Selon de récents travaux de recherche en management, la promesse d’une viabilité économique et d’une compétitivité des entreprises sur le long terme pourrait être tenue si l’ensemble des parties prenantes, employeurs, salariés et gouvernements œuvraient en synergie pour des “carrières durables”. En cette période marquée par l’incertitude, qu’entend-on par carrières durables ? Par Nikos Bozionelos, professeur de gestion internationale des ressources humaines à l’EM Lyon.

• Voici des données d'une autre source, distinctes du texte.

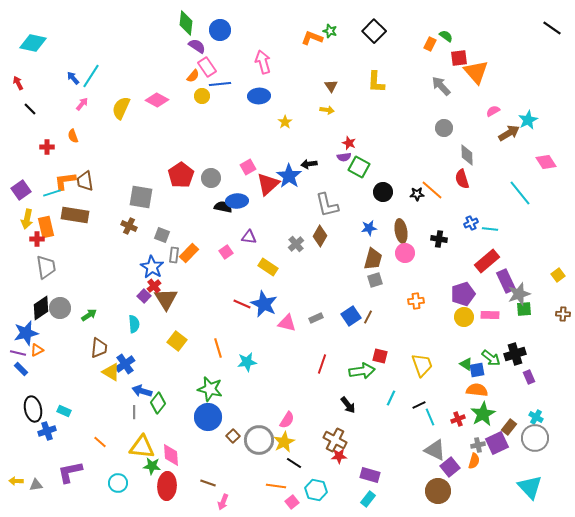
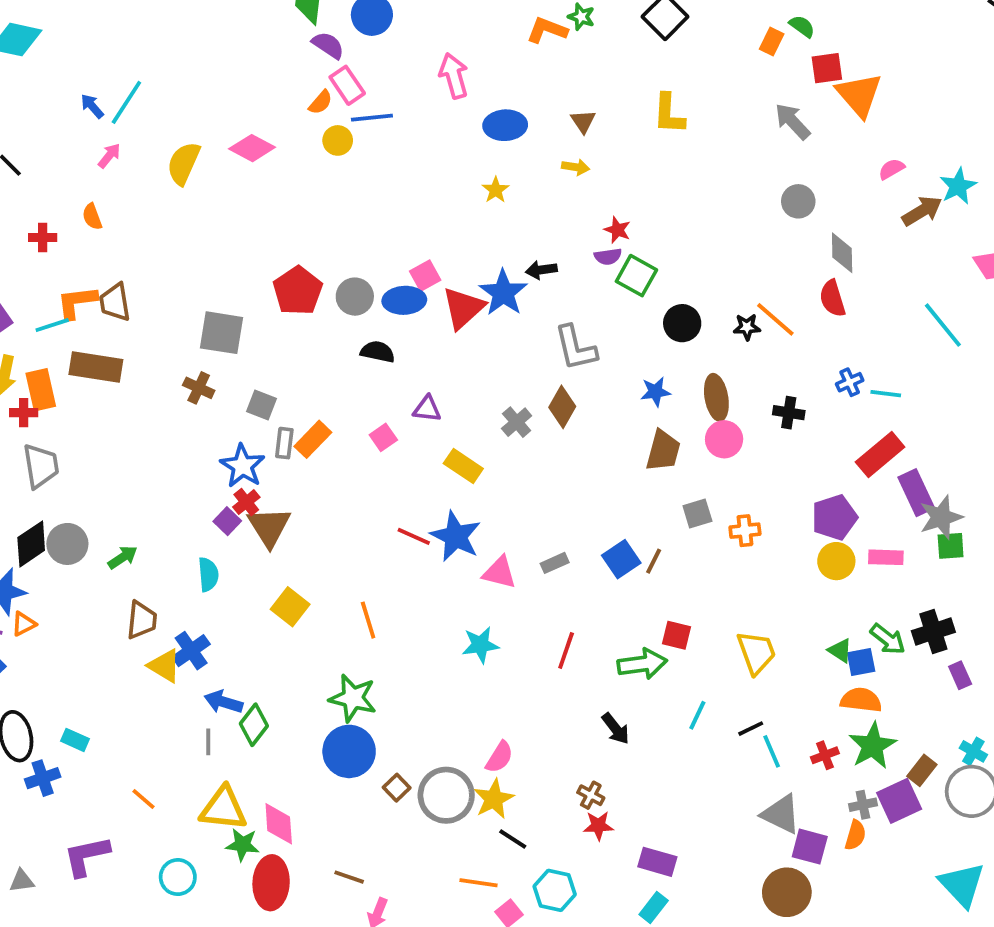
blue ellipse: (259, 96) -> (505, 125), moved
blue ellipse: (237, 201) -> (404, 300), moved
gray square: (375, 280) -> (697, 513), moved
cyan star: (247, 362) -> (480, 645), moved
brown cross: (335, 440) -> (591, 795), size x0.6
purple square: (450, 467) -> (810, 847), turned -36

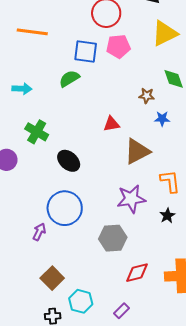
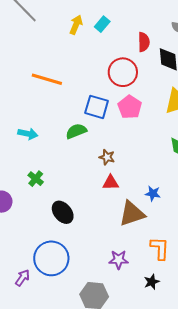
pink pentagon: (118, 46) -> (130, 107), turned 30
brown star: (147, 96) -> (107, 157), moved
blue star: (162, 119) -> (153, 193), moved
green cross: (37, 132) -> (36, 179), size x0.7
purple star: (131, 199) -> (119, 260), size x0.7

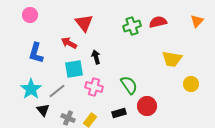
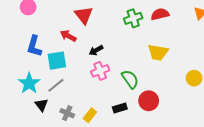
black arrow: (96, 57) -> (96, 50), turned -104
yellow trapezoid: (172, 59) -> (158, 52), moved
cyan square: (74, 69) -> (57, 61), moved
pink cross: (94, 87) -> (100, 71), moved, turned -36

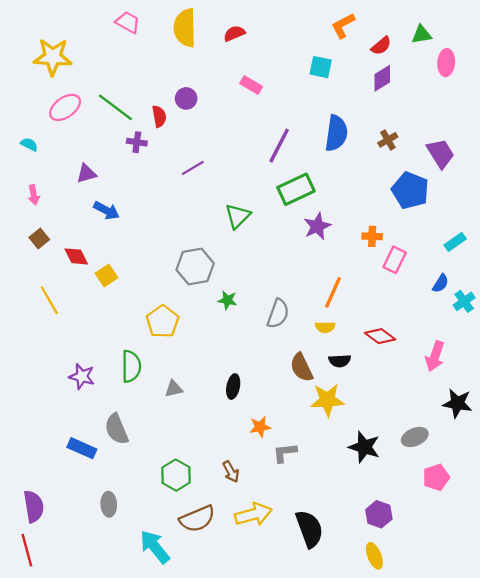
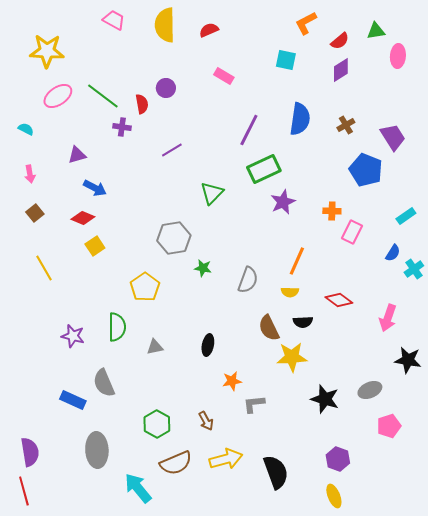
red diamond: (76, 256) -> (83, 218), moved, turned -40
gray ellipse: (109, 504) -> (97, 450), size x1.6

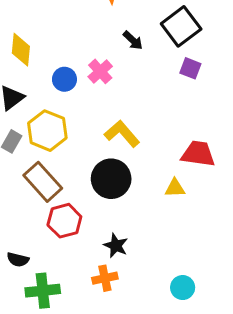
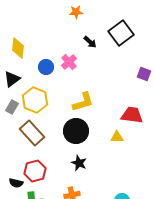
purple square: (190, 68) -> (144, 74), moved
yellow L-shape: (122, 134) -> (83, 102), turned 115
red hexagon: (64, 221) -> (35, 171), moved
black star: (116, 246) -> (79, 163), moved

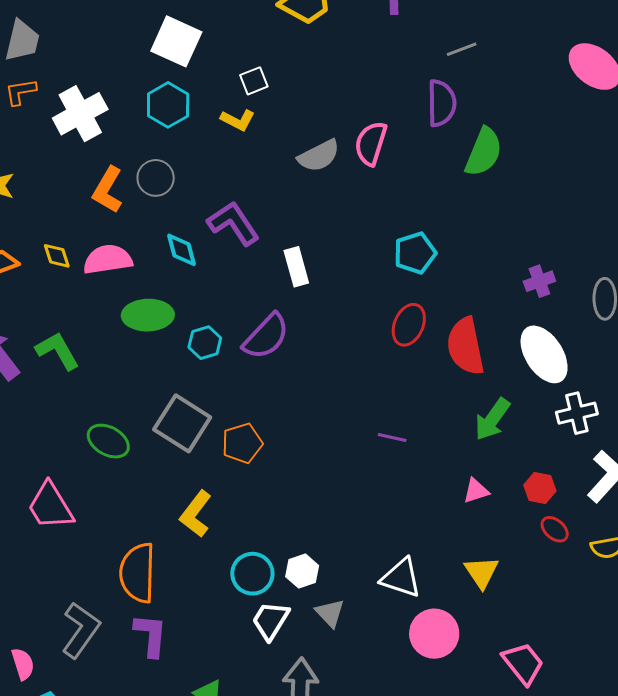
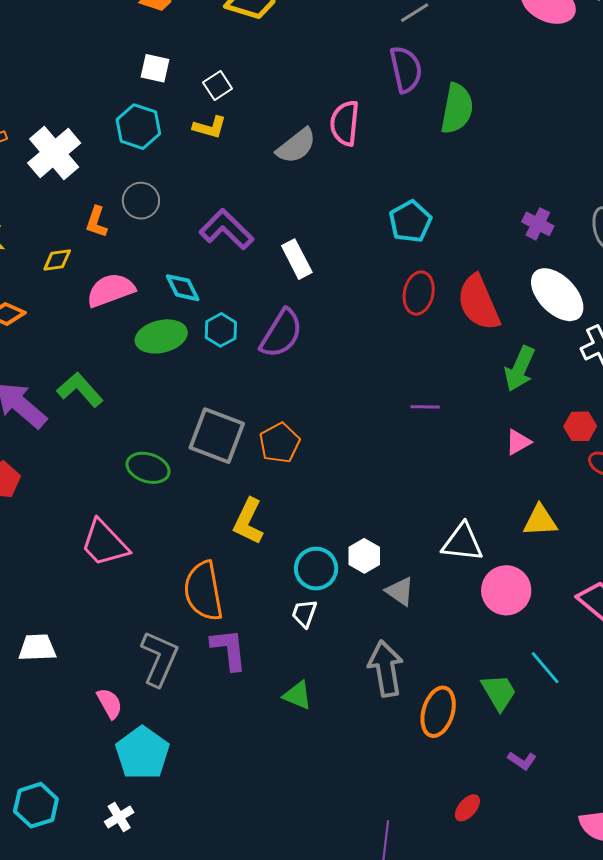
white square: (176, 41) -> (155, 68), moved, size x0.6
orange L-shape: (108, 190) -> (96, 222), size x0.7
cyan diamond: (182, 250) -> (183, 288), moved
yellow diamond: (57, 256) -> (57, 260), moved, turned -68
purple cross: (539, 281) -> (538, 224), turned -32
cyan hexagon: (205, 343) -> (221, 330), moved
yellow triangle: (482, 572) -> (540, 521), turned -48
white trapezoid: (271, 620) -> (304, 614), moved, size x0.7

Depuis trois décennies, nous assistons à une profonde transformation de la vie au travail ainsi que des pratiques des employeurs. Ces changements sont intervenus notamment sous l’effet combiné de l’accélération du développement technologique et de l’assouplissement des restrictions pesant sur la circulation transfrontalière des biens et des personnes. Les cycles de vie des produits se raccourcissent, la concurrence s’intensifie. Face à ces enjeux, les entreprises ont dû s’adapter, faire preuve de plus d’innovation et de souplesse. La perception d’un travail à la fois plus exigeant, précaire et incertain s’est généralisée. Non seulement cette tendance ne va pas s’inverser mais de nombreuses raisons laissent penser qu’elle va s’intensifier.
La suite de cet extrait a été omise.